Mainstream media meltdown! |
Commercial media’s attitude toward journalism labor became apparent in the Journatic brouhaha following a whistleblower’s exposé aired on public radio’s This American Life in the summer of 2012. Journatic is a shadowy “hyperlocal content provider” that reportedly eschews publicity to the point where its site contains code that lessens its appearance in Google search results. It contracts with dozens of U.S. commercial news media to provide local coverage, including Newsday, the Houston Chronicle, the San Francisco Chronicle, and the Gatehouse newspaper chain. The Journatic business model is premised on the idea that doing routine local news with actual paid reporters is no longer a viable option for many American news media, so it provides a discount alternative.

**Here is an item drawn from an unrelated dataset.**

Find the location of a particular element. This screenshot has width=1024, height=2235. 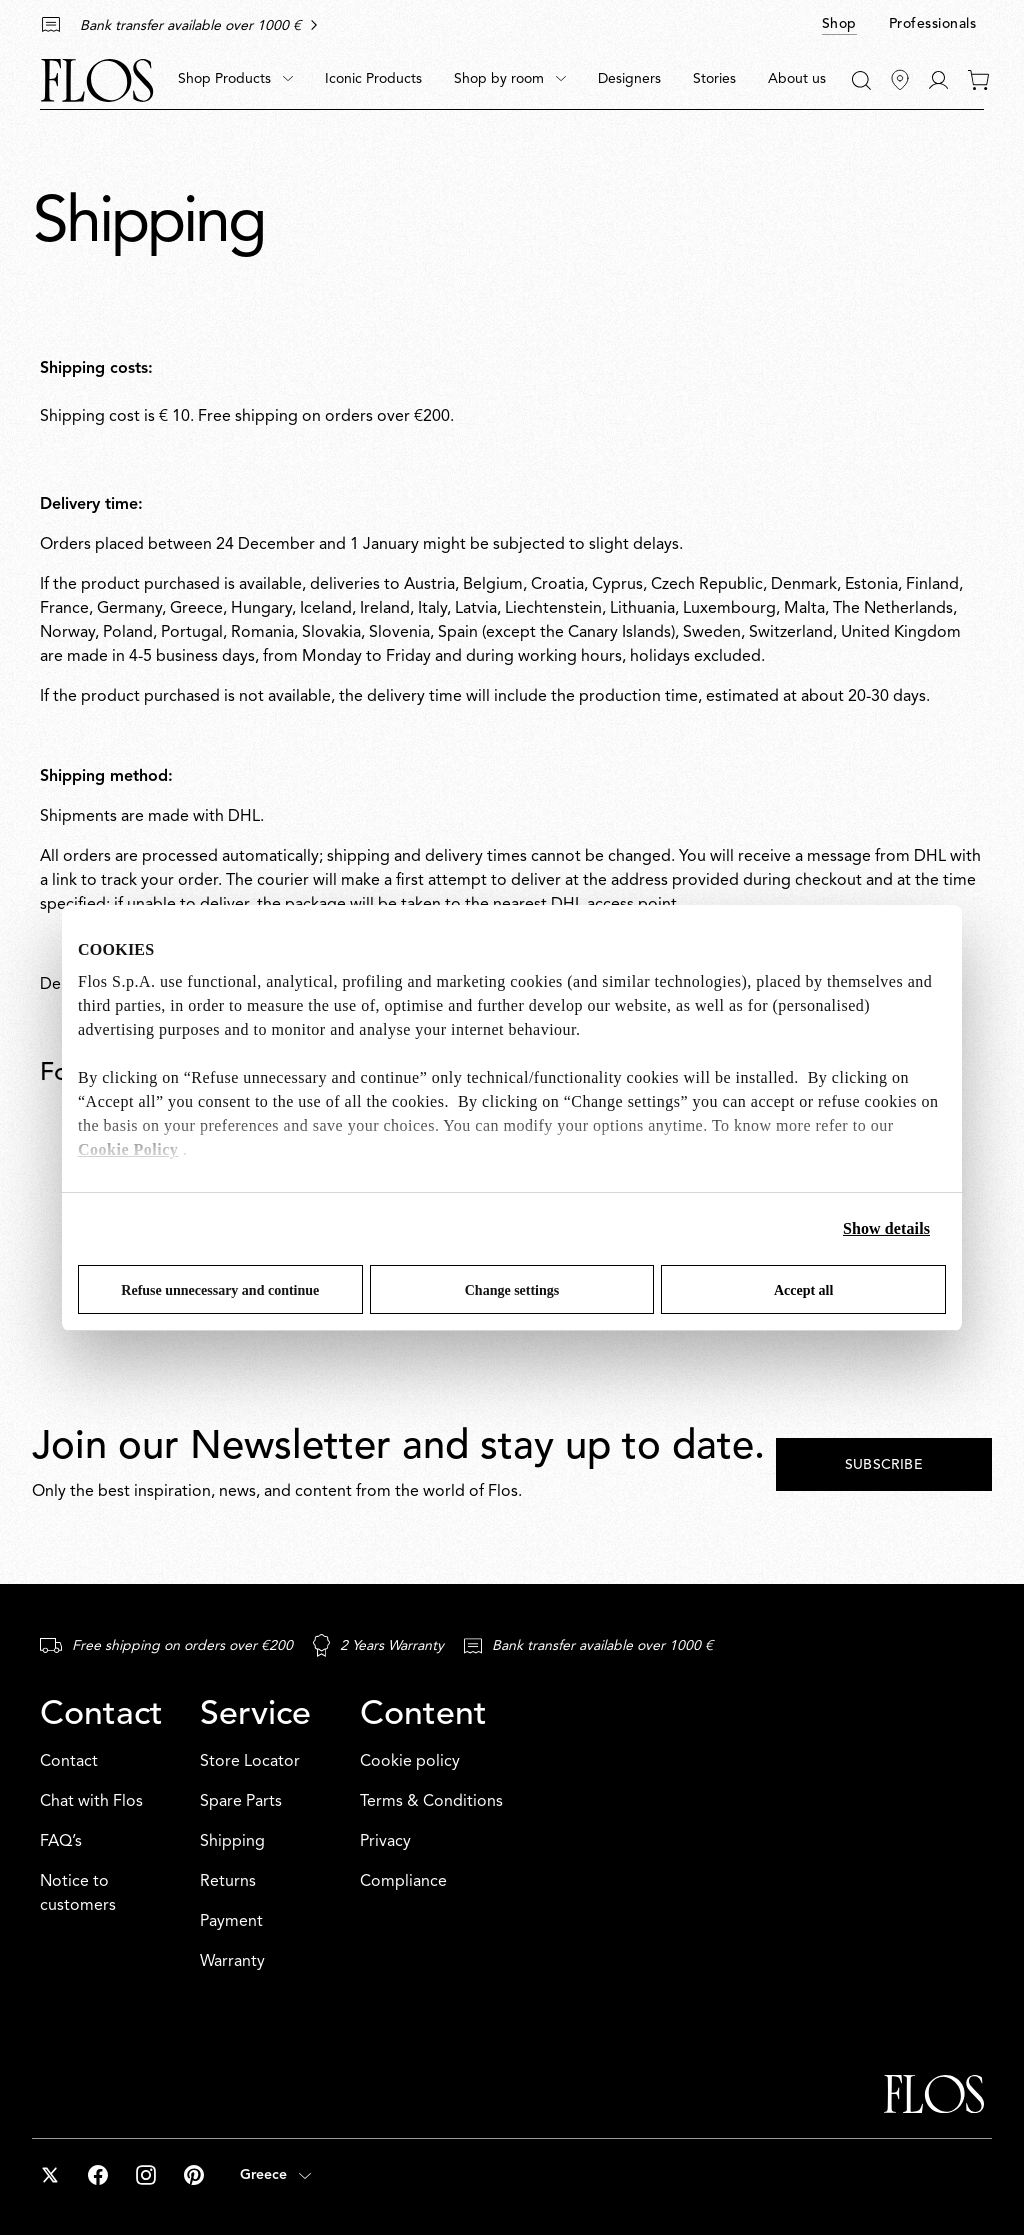 Contact [Contact: Contact] is located at coordinates (69, 1762). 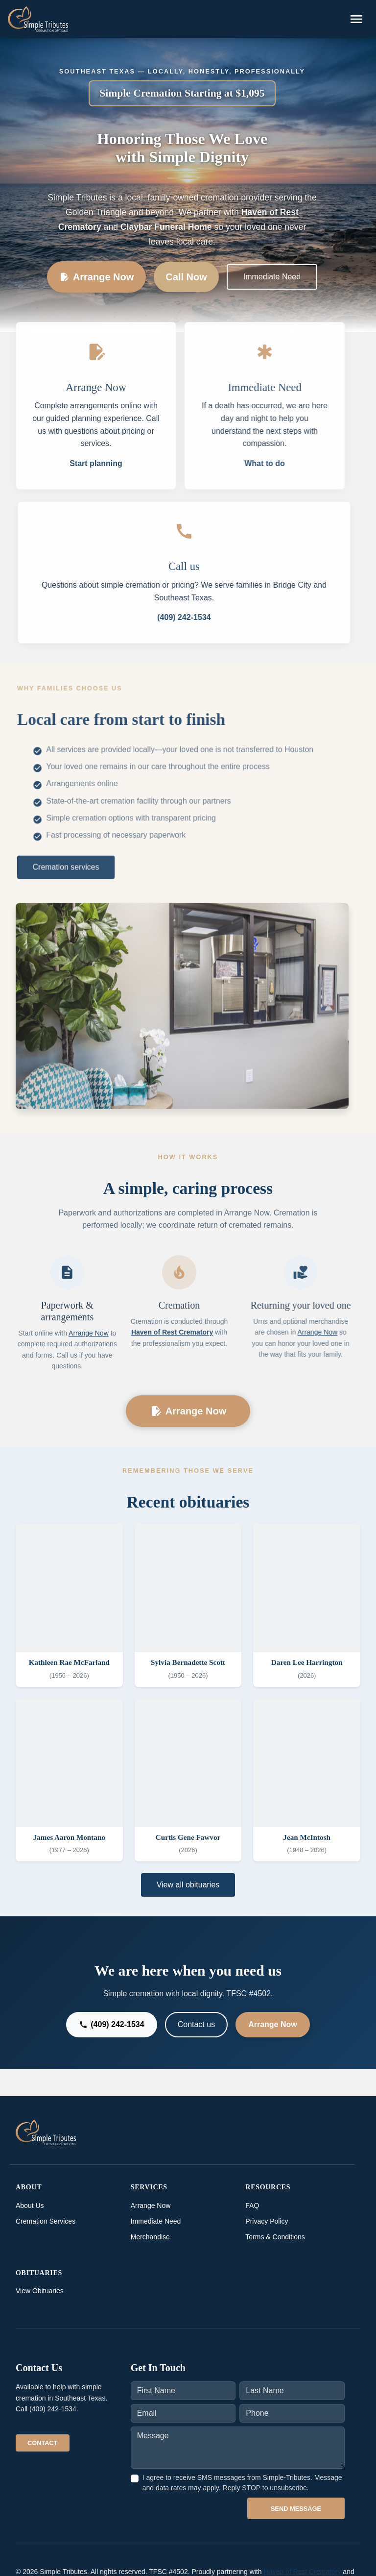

Journatic’s local coverage is provided by low-paid writers and freelancers in the United States and, ironically enough, the Philippines, where Journatic hires writers “able to commit to 250 pieces/week minimum” at 35 to 40 cents a piece. Journatic CEO Brian Timpone says that the compensation was “more than most places in the Philippines.” They produce stories under bogus “American-sounding bylines” that make it seem as if they are based in the local community running the stories. Part of the reason aliases are used is that it would be suspicious to readers and other journalists if they saw the number of articles a single writer produced, not to mention the importance of maintaining the illusion that these are local reporters.
Not surprisingly, these stories are “little more than rewritten news releases,” as the whistleblower put it. They also contain a considerable number of errors, fabrications, and instances of plagiarism. But to the casual reader of a Journatic client, it would seem the newspaper or website was chock-full of original local material.
The Tribune Company, which owns the Chicago Tribune, invested in Journatic in April 2012 and outsourced coverage for the Chicago area’s ninety TribLocal websites and twenty-two weekly editions to it. TribLocal laid off half of its forty staffers when it contracted with Journatic, and its output tripled.
When word got out, ninety members of the Chicago Tribune newsroom presented a petition protesting Journatic’s role. On July 13 the company indefinitely suspended use of Journatic in its papers, but the hyper-local content provider is still very much in action in other markets, waiting for the bad publicity to blow over.
This is hardly the end of the story. A Pasadena publisher, James MacPherson, stated he wanted to “defend the concept” of outsourcing, claiming that “Journatic has done it quite shabbily.” His firm had begun outsourcing journalism to India in 2007, but the program was postponed soon thereafter as he was apparently ahead of his time. Macpherson uses Internet software developed by Amazon in 2012 to contract with freelance reporters all over the world and says, “I outsource virtually everything. I am primarily looking for individuals who I can pay a lower rate to do a lot of work.” He concedes there are limitations: “There is no way someone in Manila can possibly understand what is happening in Pasadena.” But the economics are such that Macpherson argues outsourcing is inevitable:
As journalism becomes increasingly rote, the logical question becomes who needs human labor at all? StatSheet, a subsidiary of Automated Insights, uses algorithms to turn numerical data into narrative articles for its 418 sports websites. Automated Insights now also computer-generates ten thousand to twenty thousand articles per week for a real estate website, and the emerging computer-generated content industry is convinced that algorithms will become a key part of writing news stories in the near future. “I am sure a journalist could do a better job writing an article than a machine,” says a real estate agency CEO who contracted with Automated Insights, “but what I’m looking for is quantity at a certain quality.”
In short, the Internet does not alleviate the tensions between commercialism and journalism; it magnifies them. With labor severely underpaid or unpaid, research concludes that the original journalism provided by the Internet gravitates to what is easy and fun, tending to “focus on lifestyle topics, such as entertainment, retail, and sports, not on hard news.” As traditional journalism disintegrates, no models for making Web journalism—even bad journalism—profitable at anywhere near the level necessary for a credible popular news media have been developed, and there is no reason to expect any in the future.
There is probably no better evidence that journalism is a public good than the fact that none of America’s financial geniuses can figure out how to make money off it. The comparison to education is striking. When managers apply market logic to schools, it fails, because education is a cooperative public service, not a business. Corporatized schools throw underachieving, hard-to-teach kids overboard, discontinue expensive programs, bombard students with endless tests, and then attack teacher salaries and unions as the main impediment to “success.” No one has ever made profits doing quality education—for-profit education companies seize public funds and make their money by not teaching. In digital news, the same dynamic is producing the same results, and leads to the same conclusion.